食べていると少し残念な事があった。食事の味は日本までとは言わないが、美味しい分類に入る方だ。だが感動するほどでは無い。この世界のこの城しか見た事がないが、建築物は賞賛を送りたい程だ。だからこの世界の料理も美味しいであろうと期待していたがしすぎたのかもしれない。私の期待値を上回ることが出来なかった。改善の余地がここにもあった。
(まあ食事も後々考えましょう)
「ここが執務室です」
執務室の場所は1階にあった。
案内された執務室は見覚えがある。皇女の意識の中で見た皇帝の執務室と造りも非常に似ている。三階分を突き抜けた本棚。
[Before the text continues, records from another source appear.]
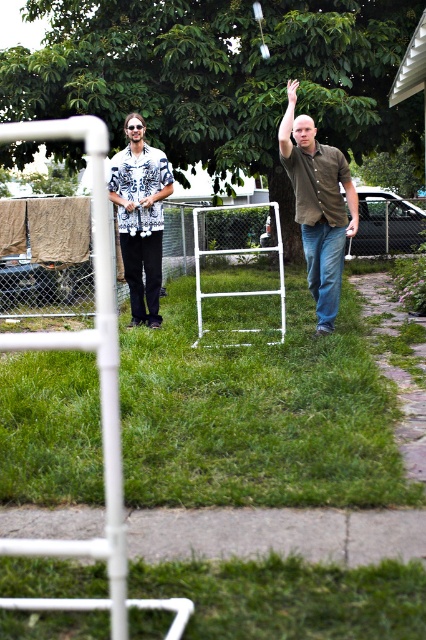 Does white metal fence at center have a lesser height compared to brown matte shirt at center?

No.

Is point (86, 276) in front of point (313, 193)?

That is False.

The height and width of the screenshot is (640, 426). I want to click on white metal fence at center, so click(43, 284).

Who is more forward, (42, 579) or (397, 209)?

Point (42, 579) is more forward.

The width and height of the screenshot is (426, 640). I want to click on green grass at lower center, so click(290, 596).

At what (x,y) coordinates should I click in order to perform the action: click on green grass at lower center. Please return your answer as a coordinate pair (x, y). The image size is (426, 640). Looking at the image, I should click on (290, 596).

Locate an element on the screen. This screenshot has width=426, height=640. green grass at center is located at coordinates (x=259, y=413).

Is point (172, 317) positioned in front of point (23, 314)?

Yes, point (172, 317) is in front of point (23, 314).

The image size is (426, 640). Identify the location of green grass at center. (259, 413). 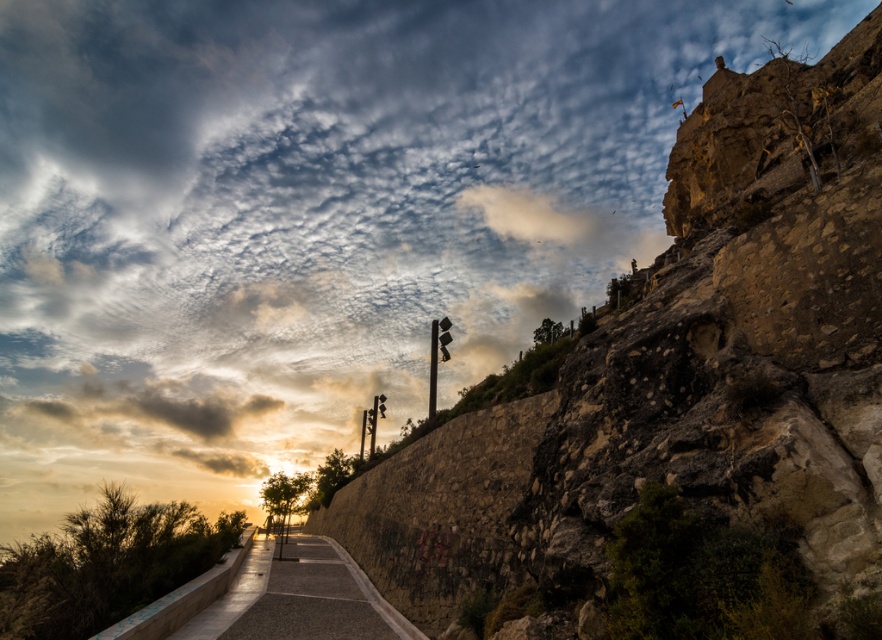 In the scene shown: Is rustic stone wall at center taller than smooth concrete path at center?

Yes.

Is rustic stone wall at center to the left of smooth concrete path at center from the viewer's perspective?

No, rustic stone wall at center is not to the left of smooth concrete path at center.

Identify the location of rustic stone wall at center. This screenshot has width=882, height=640. (677, 380). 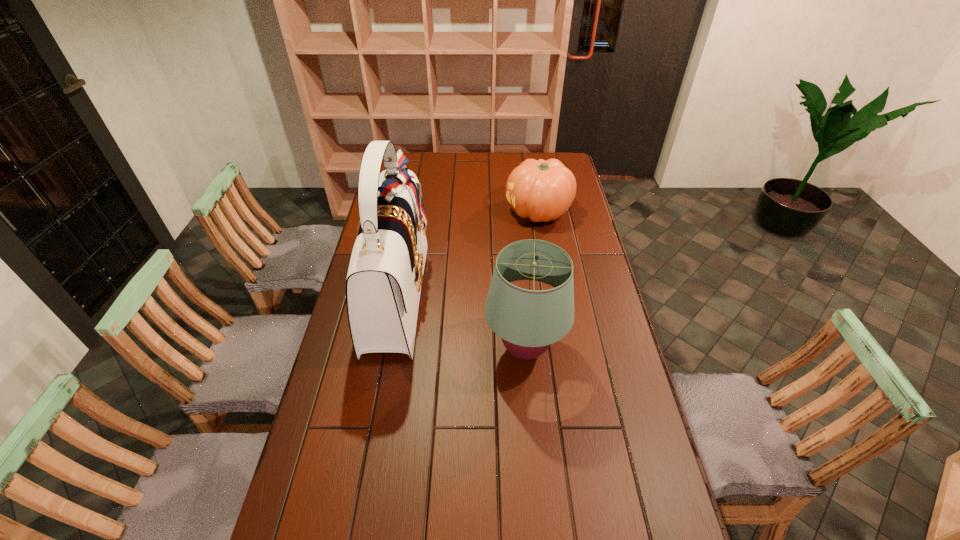 At what (x,y) coordinates should I click in order to perform the action: click on free space between the satchel and the farthest object. Please return your answer as a coordinate pair (x, y). The height and width of the screenshot is (540, 960). Looking at the image, I should click on (468, 253).

Identify the location of free point between the leftmost object and the shortest object. The width and height of the screenshot is (960, 540). (468, 253).

Locate which object ranks second in proximity to the second tallest object. Please provide its 2D coordinates. Your answer should be formatted as a tuple, i.e. [(x, y)], where the tuple contains the x and y coordinates of a point satisfying the conditions above.

[(540, 190)]

What are the coordinates of `object that can be found as the second closest to the tallest object` in the screenshot? It's located at (540, 190).

I want to click on free space in the image that satisfies the following two spatial constraints: 1. on the front-facing side of the tallest object; 2. on the back side of the lampshade, so click(x=387, y=349).

At what (x,y) coordinates should I click in order to perform the action: click on vacant space that satisfies the following two spatial constraints: 1. on the carved face of the pumpkin; 2. on the front side of the lampshade. Please return your answer as a coordinate pair (x, y). The image size is (960, 540). Looking at the image, I should click on (561, 349).

Where is `free location that satisfies the following two spatial constraints: 1. on the carved face of the pumpkin; 2. on the front side of the lampshade`? free location that satisfies the following two spatial constraints: 1. on the carved face of the pumpkin; 2. on the front side of the lampshade is located at coordinates (561, 349). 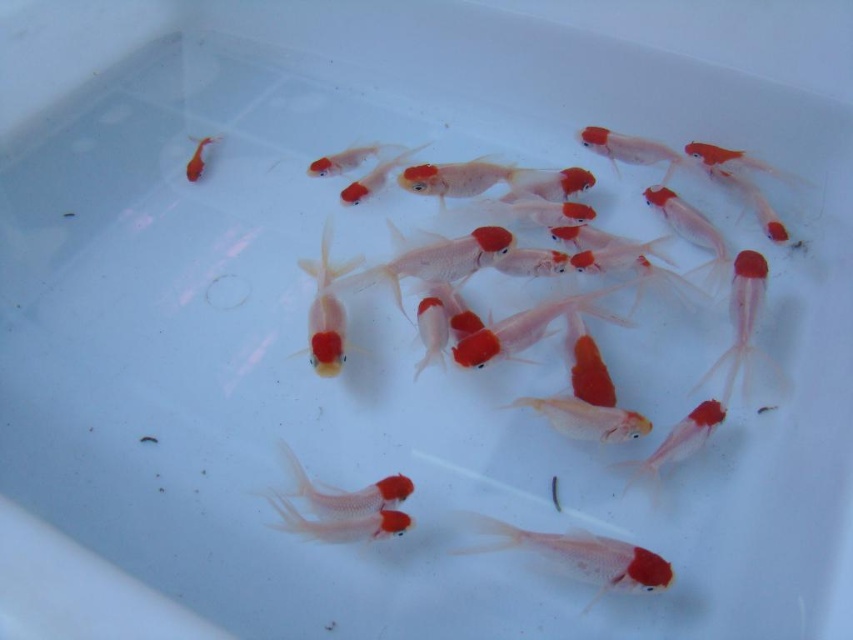 Question: Is matte white goldfish at center bigger than matte orange goldfish at upper left?

Choices:
 (A) yes
 (B) no

Answer: (A)

Question: Where is translucent white goldfish at center located in relation to matte orange goldfish at upper left in the image?

Choices:
 (A) above
 (B) below

Answer: (B)

Question: Among these objects, which one is farthest from the camera?

Choices:
 (A) matte orange goldfish at upper left
 (B) translucent white goldfish at center

Answer: (A)

Question: Which point is closer to the camera?

Choices:
 (A) translucent white goldfish at center
 (B) matte orange goldfish at upper left

Answer: (A)

Question: Which point is farther to the camera?

Choices:
 (A) (405, 484)
 (B) (207, 141)

Answer: (B)

Question: Is translucent white goldfish at center below matte white goldfish at center?

Choices:
 (A) yes
 (B) no

Answer: (A) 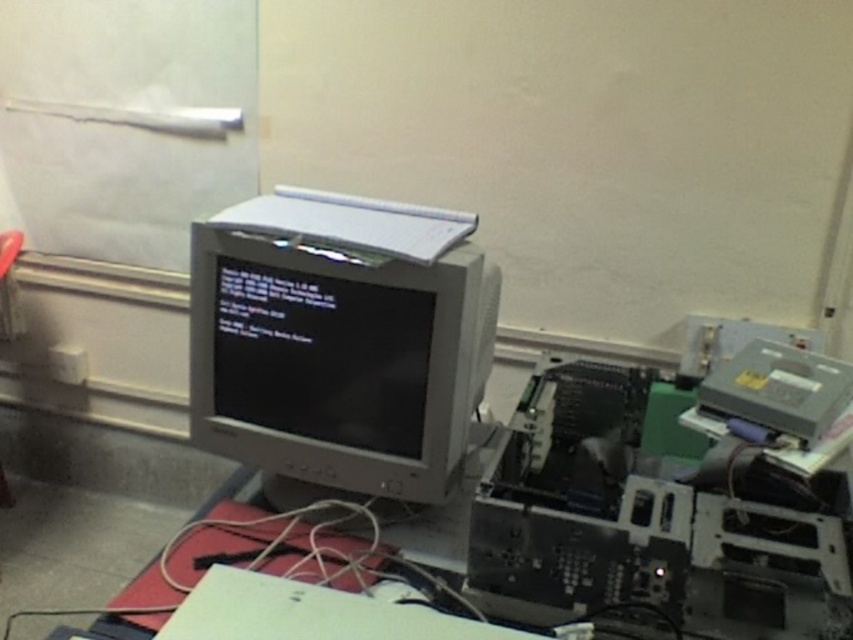 Question: Which point is closer to the camera taking this photo?

Choices:
 (A) (824, 387)
 (B) (293, 259)

Answer: (B)

Question: Is matte gray monitor at center to the right of gray plastic printer at right from the viewer's perspective?

Choices:
 (A) yes
 (B) no

Answer: (B)

Question: Which of the following is the closest to the observer?

Choices:
 (A) (430, 323)
 (B) (722, 412)

Answer: (A)

Question: In this image, where is matte gray monitor at center located relative to gray plastic printer at right?

Choices:
 (A) above
 (B) below

Answer: (A)

Question: Can you confirm if matte gray monitor at center is positioned above gray plastic printer at right?

Choices:
 (A) yes
 (B) no

Answer: (A)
木がふんだんに使われている。
日本人だからか西洋風の部屋よりも木で作られた部屋の方が落ち着く。
「とても落ち着くわ。ん?マリアどうしたの?」
「!いえ。事故が起きる前の皇女様も同じことを仰られていたので驚いてしまって······」
「記憶を忘れても思うことは同じなはずよ」
焦って誤魔化した。中身が別人だということはまだバレてはいけない。マリアが本当に信頼における人物だと分かった時に私が皇女じゃないと伝えよう。今の段階では悟られてもダメだ。気を付けないといけない。
「あそこに座りましょう。私の事教えてくれる?」
「はい」
指差したのは来客用の椅子だ。ベッドもそうだが、あまり座り心地は良くない。少し硬いようだ。
私が座るとマリアは向かい側に座った。
「まずは皇女様のことについて··············」
この国の名は神聖アーステリア帝国。大陸一の規模を誇っている国だ。国土が大陸の3分の1以上を有しており。属国も多数ある。一番歴史がある古い国であり、国民の全員が魔力を持って生まれてくる(魔力に大小あり)。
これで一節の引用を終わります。